One of the bloggers I follow (therelentlessreader.com) gave a strong, but brief recommendation for A Land More Kind Than Home.
Her recommendation went something like...
"A Land More Kind Than Home - An amazing book by Wiley Cash. Read it."
It's a strong, positive recommendation. She really liked this book. Would I like it as well?
I do not know this person at all. I don't even know this person's reading tastes very well, as she posts often on Facebook, but her posts are more about reading than what she has been reading herself. I have selected books to read after reading recommendations written by people I don't know, but they are usually more detailed and involved reviews. This recommendation was really short. And I do not know this blogger personally.

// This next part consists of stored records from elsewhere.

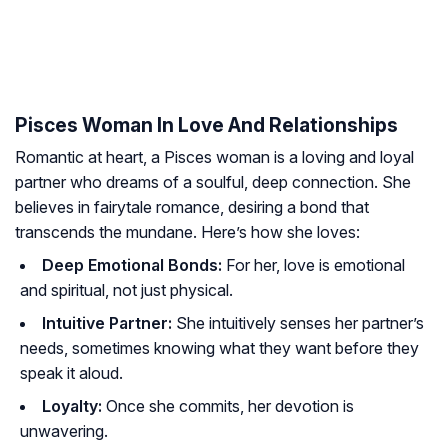
Pisces Woman In Love And Relationships
Romantic at heart, a Pisces woman is a loving and loyal
partner who dreams of a soulful, deep connection. She
believes in fairytale romance, desiring a bond that
transcends the mundane. Here’s how she loves:
Deep Emotional Bonds:
For her, love is emotional
and spiritual, not just physical.
Intuitive Partner:
She intuitively senses her partner’s
needs, sometimes knowing what they want before they
speak it aloud.
Loyalty:
Once she commits, her devotion is
unwavering.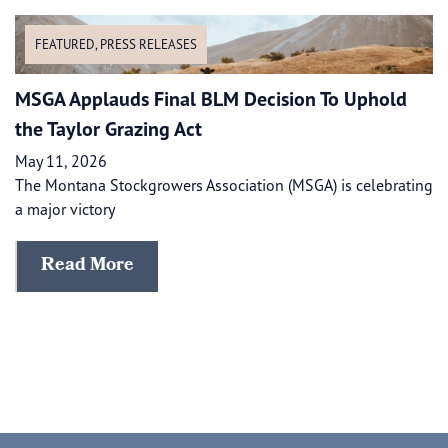
FEATURED
,
PRESS RELEASES
MSGA Applauds Final BLM Decision To Uphold
the Taylor Grazing Act
May 11, 2026
The Montana Stockgrowers Association (MSGA) is celebrating
a major victory
Read More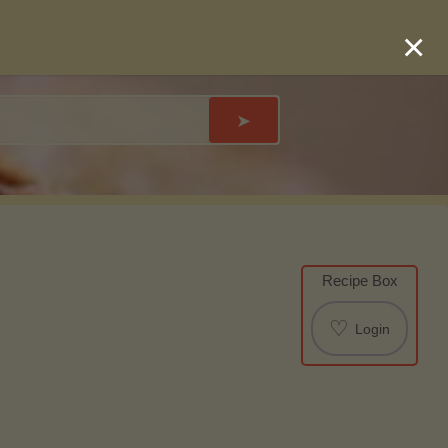
×
➤
Recipe Box
♡
Login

I have friends with whom I know I share similar book tastes...when they recommend a particular book, I pay attention. Of course it has happened that books they have LOVED have been ones that I've not liked quite as well as they did (and vice versa). My book tastes often align with people I know well, but not always.
So this blogger gave a high recommendation, but do I share her taste in books? I don't know her in person, I only know her from her blog and Facebook page. I know she reads. A lot. I know she loves books. I know she has a daughter. That's about all I know about this particular blogger.
Well, and I know that she loved this particular book. Would I love this book too?
I was in the bookstore a few weeks ago and found A Land More Kind Than Home in the bargain section...a hardcover for $5.98. I thought I'd give it a try.
I started it a couple of times and couldn't get into it. So I put it down, wondering if I would ever want to pick it up again.
Yesterday I picked it up again. I'm about 60 pages in and I am wanting to find out what happens next.
Will I like this book as well as she did? I'll let you know!